Maka, ibarat pepatah, kita ini sudah jatuh masih tertimpa tangga pula. Di satu sisi kita kesulitan menggaet investasi baru. Tapi di sisi lain, kita juga terus kehilangan proyek-proyek investasi lama seiring fenomena relokasi industri ke negeri lain.

Jelas, itu sangat memprihatinkan sekaligus merisaukan. Merisaukan karena kegiatan investasi kuat bertali-temali dengan masalah ketenagakerjaan. Makin banyak proyek investasi, berarti makin banyak pula lapangan kerja tercipta. Sebaliknya, makin seret dan surut kegiatan investasi, maka makin sempit pula lapangan kerja yang tersedia.

Dalam konteks itu, pengangguran menjadi masalah krusial. Krusial karena di tengah kondisi lapangan kerja yang cenderung menyusut, angkatan kerja baru terus bertambah. Padahal tanpa angkatan kerja baru pun pengangguran di negeri kita sudah seabrek-abrek.

Dalam situasi dan kondisi seperti itu, kemarin DPR menyetujui peraturan pemerintah pengganti undang-undang (perppu) tentang kawasan ekonomi khusus berupa zona perdagangan bebas alias free trade zone (FTZ) Batam, Bintan, dan Karimun (Babinkar) menjadi undang-undang.

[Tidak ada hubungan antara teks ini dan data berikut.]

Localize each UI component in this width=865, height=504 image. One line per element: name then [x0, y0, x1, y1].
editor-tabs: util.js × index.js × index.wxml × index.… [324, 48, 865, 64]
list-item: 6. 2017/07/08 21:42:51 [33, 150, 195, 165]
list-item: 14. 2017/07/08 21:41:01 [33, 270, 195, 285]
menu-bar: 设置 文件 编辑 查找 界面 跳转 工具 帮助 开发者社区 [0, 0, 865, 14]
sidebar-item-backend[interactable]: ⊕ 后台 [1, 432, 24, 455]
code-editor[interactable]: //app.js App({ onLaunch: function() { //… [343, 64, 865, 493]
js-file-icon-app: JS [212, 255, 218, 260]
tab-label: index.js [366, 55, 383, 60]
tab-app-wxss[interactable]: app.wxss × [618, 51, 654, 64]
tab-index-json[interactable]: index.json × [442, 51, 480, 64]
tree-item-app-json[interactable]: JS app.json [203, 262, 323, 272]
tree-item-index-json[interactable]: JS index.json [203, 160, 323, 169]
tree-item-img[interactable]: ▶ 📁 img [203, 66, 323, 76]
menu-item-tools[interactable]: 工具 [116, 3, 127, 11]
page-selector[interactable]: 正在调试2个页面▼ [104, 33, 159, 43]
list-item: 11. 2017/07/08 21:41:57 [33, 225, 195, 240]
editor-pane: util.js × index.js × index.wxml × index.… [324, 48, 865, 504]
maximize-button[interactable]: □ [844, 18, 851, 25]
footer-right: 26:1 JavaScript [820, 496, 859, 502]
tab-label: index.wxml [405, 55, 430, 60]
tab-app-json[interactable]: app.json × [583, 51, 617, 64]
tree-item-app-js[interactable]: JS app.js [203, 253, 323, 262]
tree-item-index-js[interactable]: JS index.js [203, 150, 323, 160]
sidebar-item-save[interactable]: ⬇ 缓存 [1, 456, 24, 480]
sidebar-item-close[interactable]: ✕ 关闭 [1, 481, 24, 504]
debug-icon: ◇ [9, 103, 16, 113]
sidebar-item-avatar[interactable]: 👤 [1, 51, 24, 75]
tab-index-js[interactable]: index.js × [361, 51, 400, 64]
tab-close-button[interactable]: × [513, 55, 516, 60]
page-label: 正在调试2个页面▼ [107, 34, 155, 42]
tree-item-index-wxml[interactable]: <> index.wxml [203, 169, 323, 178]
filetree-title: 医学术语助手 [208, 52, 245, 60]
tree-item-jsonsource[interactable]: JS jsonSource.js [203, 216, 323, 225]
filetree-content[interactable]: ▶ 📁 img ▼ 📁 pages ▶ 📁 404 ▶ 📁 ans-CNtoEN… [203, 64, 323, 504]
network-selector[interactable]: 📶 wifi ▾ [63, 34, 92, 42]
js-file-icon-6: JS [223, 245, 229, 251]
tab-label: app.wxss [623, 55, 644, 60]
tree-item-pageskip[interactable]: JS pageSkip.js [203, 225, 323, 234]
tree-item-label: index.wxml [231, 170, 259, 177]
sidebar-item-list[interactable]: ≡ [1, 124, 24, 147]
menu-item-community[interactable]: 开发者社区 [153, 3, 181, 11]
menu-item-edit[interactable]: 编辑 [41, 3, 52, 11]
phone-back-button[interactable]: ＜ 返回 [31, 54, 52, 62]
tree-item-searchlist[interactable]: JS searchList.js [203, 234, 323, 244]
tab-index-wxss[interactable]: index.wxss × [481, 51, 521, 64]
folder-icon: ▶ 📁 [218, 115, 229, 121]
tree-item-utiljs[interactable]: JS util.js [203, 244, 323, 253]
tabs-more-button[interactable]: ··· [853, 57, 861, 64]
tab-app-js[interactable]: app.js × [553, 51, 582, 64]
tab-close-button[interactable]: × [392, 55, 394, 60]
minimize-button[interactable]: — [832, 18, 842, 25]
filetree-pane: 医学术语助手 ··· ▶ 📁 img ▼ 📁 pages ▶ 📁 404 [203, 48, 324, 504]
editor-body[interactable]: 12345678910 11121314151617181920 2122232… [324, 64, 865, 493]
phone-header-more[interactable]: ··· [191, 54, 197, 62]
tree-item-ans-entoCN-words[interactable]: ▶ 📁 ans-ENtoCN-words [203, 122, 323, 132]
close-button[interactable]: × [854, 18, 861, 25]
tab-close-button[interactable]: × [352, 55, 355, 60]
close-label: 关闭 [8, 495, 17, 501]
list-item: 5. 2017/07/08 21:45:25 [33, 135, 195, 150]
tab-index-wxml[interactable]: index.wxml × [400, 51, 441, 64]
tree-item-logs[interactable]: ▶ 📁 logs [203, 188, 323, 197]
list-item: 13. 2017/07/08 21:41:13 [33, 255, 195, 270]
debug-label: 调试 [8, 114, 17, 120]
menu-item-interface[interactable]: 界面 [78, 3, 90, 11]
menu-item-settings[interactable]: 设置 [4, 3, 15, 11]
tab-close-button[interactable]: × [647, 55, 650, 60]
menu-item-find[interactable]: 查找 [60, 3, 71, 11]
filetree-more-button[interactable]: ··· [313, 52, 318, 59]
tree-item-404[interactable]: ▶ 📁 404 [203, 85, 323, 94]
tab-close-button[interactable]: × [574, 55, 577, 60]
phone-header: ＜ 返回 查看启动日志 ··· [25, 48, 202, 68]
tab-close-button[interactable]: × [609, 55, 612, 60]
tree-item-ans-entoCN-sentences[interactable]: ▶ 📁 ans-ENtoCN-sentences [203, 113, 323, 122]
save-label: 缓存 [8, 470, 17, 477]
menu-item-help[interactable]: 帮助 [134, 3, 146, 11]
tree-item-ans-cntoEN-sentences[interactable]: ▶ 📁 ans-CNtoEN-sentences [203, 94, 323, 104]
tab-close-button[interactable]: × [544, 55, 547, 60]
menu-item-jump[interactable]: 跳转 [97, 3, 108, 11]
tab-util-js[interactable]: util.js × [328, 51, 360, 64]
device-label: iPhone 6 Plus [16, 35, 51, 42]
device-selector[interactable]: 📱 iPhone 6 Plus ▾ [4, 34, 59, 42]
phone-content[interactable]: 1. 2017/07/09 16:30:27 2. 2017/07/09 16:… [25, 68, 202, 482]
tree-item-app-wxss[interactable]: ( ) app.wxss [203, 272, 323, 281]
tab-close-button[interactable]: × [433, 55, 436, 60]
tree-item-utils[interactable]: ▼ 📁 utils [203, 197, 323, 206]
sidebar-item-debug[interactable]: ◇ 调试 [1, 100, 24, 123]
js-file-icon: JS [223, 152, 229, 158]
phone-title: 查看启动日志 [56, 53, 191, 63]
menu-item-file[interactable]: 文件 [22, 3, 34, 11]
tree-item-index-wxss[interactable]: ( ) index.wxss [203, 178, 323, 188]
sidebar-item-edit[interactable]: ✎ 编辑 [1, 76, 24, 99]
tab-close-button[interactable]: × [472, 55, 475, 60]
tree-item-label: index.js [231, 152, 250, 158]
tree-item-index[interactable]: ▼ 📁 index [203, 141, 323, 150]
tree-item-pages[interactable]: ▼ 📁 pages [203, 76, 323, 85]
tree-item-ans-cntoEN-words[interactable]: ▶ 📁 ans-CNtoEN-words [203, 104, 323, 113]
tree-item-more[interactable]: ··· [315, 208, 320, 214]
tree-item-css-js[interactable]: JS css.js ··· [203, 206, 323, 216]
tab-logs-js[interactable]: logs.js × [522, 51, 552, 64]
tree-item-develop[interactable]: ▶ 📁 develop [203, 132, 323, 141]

Keputusan itu sungguh punya makna strategis. Kita bisa berharap keputusan DPR ini mampu membangkitkan kembali kegiatan investasi di negeri kita, khususnya di Batam, Bintan, dan Karimun. Dalam lingkup luas dan jangka menengah, keputusan itu juga bukan tidak mungkin menjadi pemicu dan pemacu kebangkitan ekonomi nasional.

Memang, proses pembahasan perppu menjadi undang-undang itu terbilang kilat. Mulai dibahas 14 September lalu, Selasa kemarin sudah gol disetujui. Walhasil proses pembahasan sampai tuntas tak sampai memakan waktu sebulan. Mudah-mudahan ini bukan pertanda sikap grasa-grusu yang bisa berimplikasi merugikan: konsep UU FTZ Babinkar ini tidak matang dan menyimpan bom waktu.

Sebaliknya, kita percaya bahwa proses pembahasan yang terbilang kilat itu menunjukkan kesadaran tinggi DPR akan kondisi dunia investasi kita yang boleh dikatakan sudah genting dan menuntut terobosan strategis.

Kini, setelah resmi disetujui DPR, bola FTZ Babinkar berada di pihak pemerintah. Secara teknis, pemerintah perlu segera membuat kelengkapan kelembagaan berupa dewan kawasan dan badan pelaksana. Tentu kita berharap agar figur-figur yang kelak dipilih menduduki posisi di kedua lembaga itu benar-benar profesional.

Artinya, mereka memiliki wawasan luas dan menguasai teknis manajerial tentang peran dan fungsi kawasan perdagangan bebas. Dengan demikian, UU FTZ Babinkar benar-benar bermanfaat bagi kepentingan nasional.

Terkait itu pula, kita ingin sedikit mengingatkan bahwa konsepsi kawasan ekonomi khusus berupa FTZ jangan menjadikan Batam, Bintan, dan Karimun sekadar sebagai kantong (enclave) kegiatan investasi marjinal: melulu bersifat padat karya dan berteknologi rendah.

Sebaliknya, kawasan ekonomi khusus di ketiga pulau itu harus menjadi wahana kegiatan ekonomi yang memiliki makna istimewa. Investasi yang masuk harus benar-benar berkualitas dan bercakupan luas: di samping membuka lapangan kerja, juga menjadi daya dorong ekonomi nasional berjaya dalam forum global.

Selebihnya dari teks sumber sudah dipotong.